Nicosia, 24 de mayo (Redacción Medios Digitales).– Las recientes elecciones legislativas en Chipre han traído consigo un significativo revés para el gobierno del presidente Nikos Christodoulídis, lo que ha generado un cambio importante en el panorama político del país. Aunque los resultados no tienen consecuencias inmediatas para su mandato, el descenso en el apoyo parlamentario complicará la aprobación de presupuestos y leyes en el futuro cercano. La situación se torna más delicada, ya que la estabilidad del gobierno depende de alianzas más frágiles y menos predecibles.
El gabinete de Christodoulídis, que llegó al poder en un sistema presidencialista donde la figura del presidente es elegida directamente por el electorado, se había sostenido hasta ahora con el respaldo de 17 diputados de los partidos socialistas EDEK, centristas DIKO y DIPA, además de otros grupos que brindaron apoyo ocasional. Sin embargo, en esta ocasión, de estos tres partidos, solo DIKO logró obtener representación parlamentaria, con un total de 8 escaños, un descenso en comparación con los 9 obtenidos en las elecciones de 2021. EDEK y DIPA, por su parte, quedaron fuera del Parlamento al no alcanzar el umbral del 3,6 % de los votos necesarios.

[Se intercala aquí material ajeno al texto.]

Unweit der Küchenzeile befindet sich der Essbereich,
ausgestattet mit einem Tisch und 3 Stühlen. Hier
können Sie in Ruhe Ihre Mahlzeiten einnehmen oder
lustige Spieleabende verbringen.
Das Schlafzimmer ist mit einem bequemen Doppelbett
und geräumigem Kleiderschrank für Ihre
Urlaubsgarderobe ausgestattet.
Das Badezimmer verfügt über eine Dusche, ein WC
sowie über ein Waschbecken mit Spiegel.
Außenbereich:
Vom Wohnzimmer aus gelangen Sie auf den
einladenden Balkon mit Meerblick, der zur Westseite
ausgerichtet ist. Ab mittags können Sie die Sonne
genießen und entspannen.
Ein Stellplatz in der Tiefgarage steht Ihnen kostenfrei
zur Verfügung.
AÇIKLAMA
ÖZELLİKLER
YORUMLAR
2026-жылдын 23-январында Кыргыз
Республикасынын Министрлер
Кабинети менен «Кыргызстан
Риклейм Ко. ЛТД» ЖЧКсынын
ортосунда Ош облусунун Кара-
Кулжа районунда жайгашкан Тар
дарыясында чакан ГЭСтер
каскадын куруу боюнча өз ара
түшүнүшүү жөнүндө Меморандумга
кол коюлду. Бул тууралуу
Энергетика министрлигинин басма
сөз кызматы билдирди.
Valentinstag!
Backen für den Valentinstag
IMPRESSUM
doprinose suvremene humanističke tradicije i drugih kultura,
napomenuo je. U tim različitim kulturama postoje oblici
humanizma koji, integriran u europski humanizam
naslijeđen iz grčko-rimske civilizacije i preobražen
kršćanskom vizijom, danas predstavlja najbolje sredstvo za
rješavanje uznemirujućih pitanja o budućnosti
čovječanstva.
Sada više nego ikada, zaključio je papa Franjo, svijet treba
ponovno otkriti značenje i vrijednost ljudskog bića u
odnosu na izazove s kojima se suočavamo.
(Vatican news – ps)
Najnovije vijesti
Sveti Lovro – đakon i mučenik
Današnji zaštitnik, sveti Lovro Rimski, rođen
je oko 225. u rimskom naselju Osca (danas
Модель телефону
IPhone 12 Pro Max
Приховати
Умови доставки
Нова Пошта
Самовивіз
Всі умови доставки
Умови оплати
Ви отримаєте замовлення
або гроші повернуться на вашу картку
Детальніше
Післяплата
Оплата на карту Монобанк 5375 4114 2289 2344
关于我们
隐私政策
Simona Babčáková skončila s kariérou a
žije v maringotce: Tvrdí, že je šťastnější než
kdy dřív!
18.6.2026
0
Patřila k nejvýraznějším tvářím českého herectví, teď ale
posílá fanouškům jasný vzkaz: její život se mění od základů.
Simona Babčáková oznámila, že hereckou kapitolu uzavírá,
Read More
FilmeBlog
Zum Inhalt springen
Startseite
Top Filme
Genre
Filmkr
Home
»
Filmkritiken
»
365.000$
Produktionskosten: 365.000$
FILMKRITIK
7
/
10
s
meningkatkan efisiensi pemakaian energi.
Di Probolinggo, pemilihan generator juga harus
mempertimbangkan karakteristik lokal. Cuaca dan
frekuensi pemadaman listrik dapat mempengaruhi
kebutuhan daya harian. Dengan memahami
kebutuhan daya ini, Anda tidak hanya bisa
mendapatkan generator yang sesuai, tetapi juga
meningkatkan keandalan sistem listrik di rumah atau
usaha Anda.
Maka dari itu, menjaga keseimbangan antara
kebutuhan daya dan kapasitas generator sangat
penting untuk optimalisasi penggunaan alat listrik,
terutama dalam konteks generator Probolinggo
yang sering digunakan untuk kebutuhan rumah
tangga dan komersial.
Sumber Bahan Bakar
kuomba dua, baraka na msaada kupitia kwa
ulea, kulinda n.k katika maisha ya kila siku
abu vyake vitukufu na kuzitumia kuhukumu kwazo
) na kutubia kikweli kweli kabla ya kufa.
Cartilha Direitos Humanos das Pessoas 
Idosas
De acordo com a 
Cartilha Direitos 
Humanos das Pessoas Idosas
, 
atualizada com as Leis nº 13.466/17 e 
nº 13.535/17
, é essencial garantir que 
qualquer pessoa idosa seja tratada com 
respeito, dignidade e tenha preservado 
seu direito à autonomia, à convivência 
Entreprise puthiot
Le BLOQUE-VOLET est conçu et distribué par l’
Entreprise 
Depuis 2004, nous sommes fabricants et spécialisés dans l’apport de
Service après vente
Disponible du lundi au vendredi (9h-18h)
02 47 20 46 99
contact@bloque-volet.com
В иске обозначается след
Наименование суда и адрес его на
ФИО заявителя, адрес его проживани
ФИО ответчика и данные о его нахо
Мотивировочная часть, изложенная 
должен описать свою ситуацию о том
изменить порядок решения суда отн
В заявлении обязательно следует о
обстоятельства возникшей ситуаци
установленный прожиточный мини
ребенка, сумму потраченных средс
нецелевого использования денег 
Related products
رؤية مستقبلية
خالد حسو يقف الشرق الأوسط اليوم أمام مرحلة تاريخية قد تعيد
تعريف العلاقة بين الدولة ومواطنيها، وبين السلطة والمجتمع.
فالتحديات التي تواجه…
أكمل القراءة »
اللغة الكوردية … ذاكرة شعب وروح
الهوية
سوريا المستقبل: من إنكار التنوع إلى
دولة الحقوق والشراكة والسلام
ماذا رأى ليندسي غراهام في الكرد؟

Por otro lado, los dos principales partidos de la oposición, el conservador DISY y el comunista AKEL, han mantenido sus posiciones, logrando conservar sus 17 y 15 escaños, respectivamente. Este resultado reafirma su relevancia en el ámbito político chipriota y les otorga un papel crucial en la futura gobernabilidad del país. El ascenso de partidos de extrema derecha, como el Frente Popular Nacional (ELAM), que aumentó su representación de 4 a 8 escaños, destaca una tendencia preocupante hacia la polarización política, impulsada por una campaña enfocada principalmente en la inmigración.
La consolidación de ELAM es un fenómeno que no debe pasarse por alto; su líder, Christos Christou, ha calificado los resultados como una "gran victoria" y ha prometido a sus votantes que no se alterarán sus posiciones políticas. Este avance de la extrema derecha plantea nuevos desafíos para el gobierno de Christodoulídis, que ahora deberá lidiar con un Parlamento más fragmentado y con una oposición más fuerte. A su vez, las formaciones reformistas como ALMA y la agrupación antisistema de Democracia Directa, liderada por el youtuber y eurodiputado Fidias Panayiotou, también lograron entrar a la Cámara, lo que refleja un cambio en el electorado que busca alternativas a los partidos tradicionales.
La situación actual deja al presidente en una posición complicada, aunque no se enfrenta a una moción de confianza parlamentaria inmediata. Sin embargo, la fragilidad política e institucional que se deriva de esta elección obligará a Christodoulídis y su gabinete a buscar nuevas formas de colaboración y negociación con los partidos que ahora tienen mayor representación en el Parlamento. Durante una declaración ante los medios, el presidente manifestó su respeto por el veredicto del pueblo chipriota y extendió sus felicitaciones a los nuevos diputados, enfatizando la necesidad de cooperación responsable con el nuevo Parlamento.
Analistas políticos han señalado que DISY, como la mayor fuerza política, se convierte en un actor clave en la búsqueda de consensos y acuerdos que permitan la gobernabilidad. La consolidación del ELAM como tercer partido en representación también podría influir en la agenda política en los próximos años. La fragmentación del Parlamento y la pérdida de apoyo de los partidos que respaldaron al presidente son síntomas de un electorado que busca respuestas a sus preocupaciones, lo que podría derivar en una era de inestabilidad política en Chipre, donde las alianzas serán, sin duda, más difíciles de establecer.